9. Proposed Evidence Rule 607, submitted to the General Assembly on January 14, 1980 (53 Ohio St. Bar Assn. 203, 212), provides, in contrast:

"The credibility of a witness may be attacked by any party except that the credibility of a witness may be attacked by the party calling the witness by means of a prior inconsistent statement only upon a showing of surprise and affirmative damage. * * *"

For analyses of the impact of the existence of the traditional "voucher" rule on the propriety of the practice of calling court's witnesses, see Note, Calling of Witnesses by Trial Court Enabling Prosecution to Meet Burden of Production Held Reversible Error, 89 Harv. L. Rev. 1906, 1911 et. seq.; Saltzburg, The Unnecessarily Expanding Role of the American Trial Judge, 64 Va. L. Rev. 1, 71.
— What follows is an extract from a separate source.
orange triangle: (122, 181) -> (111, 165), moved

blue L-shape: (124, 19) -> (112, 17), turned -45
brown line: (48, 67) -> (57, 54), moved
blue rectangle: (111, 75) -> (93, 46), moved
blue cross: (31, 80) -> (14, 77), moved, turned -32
10. See State v. Weind (1977), 50 Ohio St.2d 224, at 235-236:

"In jurisdictions that have considered the appropriateness of a trial court calling certain individuals as the court's own witness, the practice itself has been upheld. See 67 A.L.R. 2d 538. So long as the court maintains its impartiality and does not assume the role of an advocate, such practice does not prejudice the rights of the defendant to a fair and impartial trial."

See, also, 9 Wigmore on Evidence (3 Ed.), Section 2484; McCormick on Evidence (2 Ed.), Section 8.

11. Cf. United States v. Karnes (C. A. 4, 1976), 531 F.2d 214.